(Page-level text extractions)
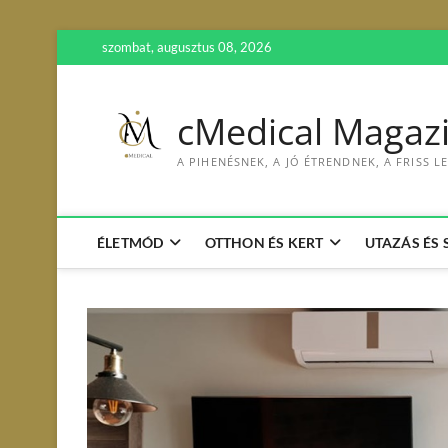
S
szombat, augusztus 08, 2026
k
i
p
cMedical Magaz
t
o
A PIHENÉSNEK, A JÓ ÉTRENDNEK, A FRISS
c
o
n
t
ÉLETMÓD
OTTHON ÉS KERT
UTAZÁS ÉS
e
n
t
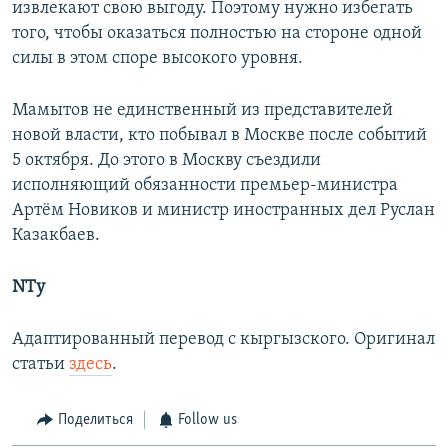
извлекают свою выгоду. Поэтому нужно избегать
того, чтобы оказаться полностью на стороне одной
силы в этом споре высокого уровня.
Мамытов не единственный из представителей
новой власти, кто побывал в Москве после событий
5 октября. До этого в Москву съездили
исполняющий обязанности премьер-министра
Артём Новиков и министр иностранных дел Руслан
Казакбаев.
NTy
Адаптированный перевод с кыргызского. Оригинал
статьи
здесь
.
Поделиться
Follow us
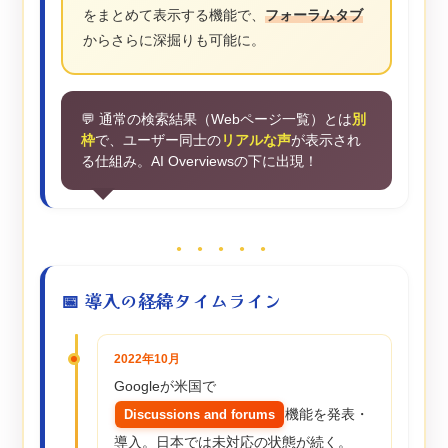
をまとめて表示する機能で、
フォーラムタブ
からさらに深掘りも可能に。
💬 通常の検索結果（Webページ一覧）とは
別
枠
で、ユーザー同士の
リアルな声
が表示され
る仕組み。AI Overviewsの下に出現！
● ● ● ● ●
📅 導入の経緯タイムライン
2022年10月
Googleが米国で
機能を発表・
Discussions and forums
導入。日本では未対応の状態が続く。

---

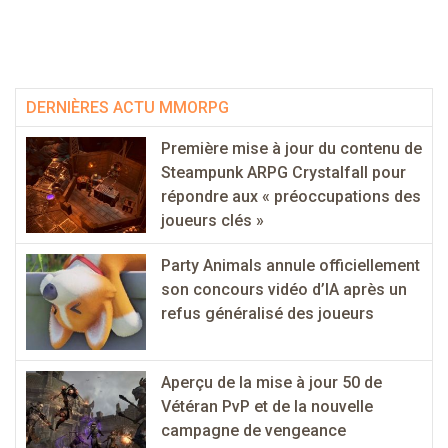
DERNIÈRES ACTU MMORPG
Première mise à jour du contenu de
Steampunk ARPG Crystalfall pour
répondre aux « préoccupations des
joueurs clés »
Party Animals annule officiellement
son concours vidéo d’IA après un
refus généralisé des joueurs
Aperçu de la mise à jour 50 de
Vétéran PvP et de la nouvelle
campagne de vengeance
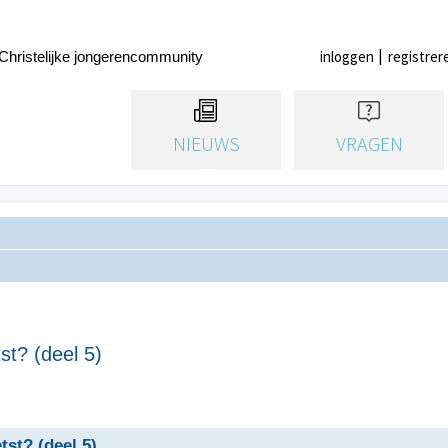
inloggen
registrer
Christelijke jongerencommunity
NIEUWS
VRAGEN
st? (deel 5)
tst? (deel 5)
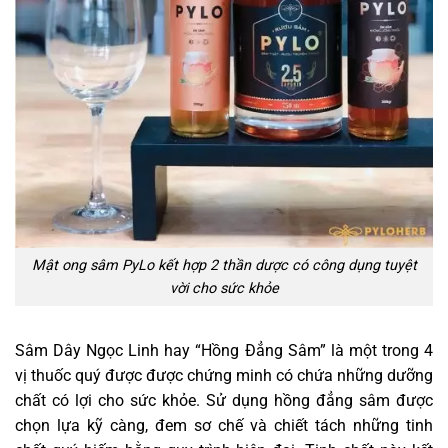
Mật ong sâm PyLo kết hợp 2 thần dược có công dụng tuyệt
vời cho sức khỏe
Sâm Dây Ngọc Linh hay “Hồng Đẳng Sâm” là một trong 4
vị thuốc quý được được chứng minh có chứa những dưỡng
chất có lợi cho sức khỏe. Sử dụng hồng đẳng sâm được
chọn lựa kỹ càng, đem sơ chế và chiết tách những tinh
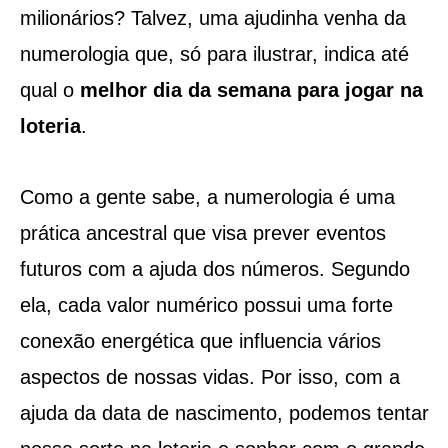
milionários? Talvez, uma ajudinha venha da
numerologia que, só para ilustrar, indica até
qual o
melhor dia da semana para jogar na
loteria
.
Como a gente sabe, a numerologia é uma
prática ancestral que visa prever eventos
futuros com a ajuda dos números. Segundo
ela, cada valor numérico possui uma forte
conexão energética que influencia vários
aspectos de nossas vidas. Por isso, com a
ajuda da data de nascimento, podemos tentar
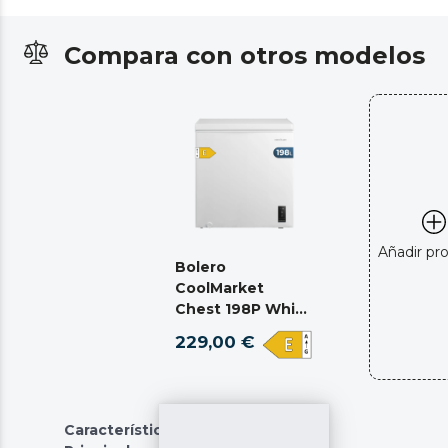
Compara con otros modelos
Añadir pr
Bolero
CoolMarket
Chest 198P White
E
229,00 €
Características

---

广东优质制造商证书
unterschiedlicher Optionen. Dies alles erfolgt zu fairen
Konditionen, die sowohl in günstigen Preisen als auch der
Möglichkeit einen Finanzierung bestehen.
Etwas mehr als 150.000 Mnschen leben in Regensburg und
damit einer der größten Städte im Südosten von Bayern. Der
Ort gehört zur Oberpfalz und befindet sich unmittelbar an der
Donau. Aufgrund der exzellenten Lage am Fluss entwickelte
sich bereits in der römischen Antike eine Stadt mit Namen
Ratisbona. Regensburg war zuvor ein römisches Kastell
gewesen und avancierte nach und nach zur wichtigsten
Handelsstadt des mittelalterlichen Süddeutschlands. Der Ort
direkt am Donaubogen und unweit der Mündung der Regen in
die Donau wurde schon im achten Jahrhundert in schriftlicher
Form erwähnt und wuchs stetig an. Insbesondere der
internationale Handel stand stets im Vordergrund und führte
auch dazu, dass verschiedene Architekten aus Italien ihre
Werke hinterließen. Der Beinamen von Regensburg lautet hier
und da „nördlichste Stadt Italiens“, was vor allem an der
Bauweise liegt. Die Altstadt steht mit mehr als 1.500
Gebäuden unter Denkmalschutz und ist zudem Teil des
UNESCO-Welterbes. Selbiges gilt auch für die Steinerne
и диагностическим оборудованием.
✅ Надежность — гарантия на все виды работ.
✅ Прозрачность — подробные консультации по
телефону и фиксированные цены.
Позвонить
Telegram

Task instructions -> What do the entries above read from the line containing "vời cho sức khỏe" through the line containing "aspectos de nossas vidas. Por isso, com a"? Output those lines exactly, both ends included, with the pictures left out.

Answer box ->
vời cho sức khỏe
Sâm Dây Ngọc Linh hay “Hồng Đẳng Sâm” là một trong 4
vị thuốc quý được được chứng minh có chứa những dưỡng
chất có lợi cho sức khỏe. Sử dụng hồng đẳng sâm được
chọn lựa kỹ càng, đem sơ chế và chiết tách những tinh
milionários? Talvez, uma ajudinha venha da
numerologia que, só para ilustrar, indica até
qual o
melhor dia da semana para jogar na
loteria
.
Como a gente sabe, a numerologia é uma
prática ancestral que visa prever eventos
futuros com a ajuda dos números. Segundo
ela, cada valor numérico possui uma forte
conexão energética que influencia vários
aspectos de nossas vidas. Por isso, com a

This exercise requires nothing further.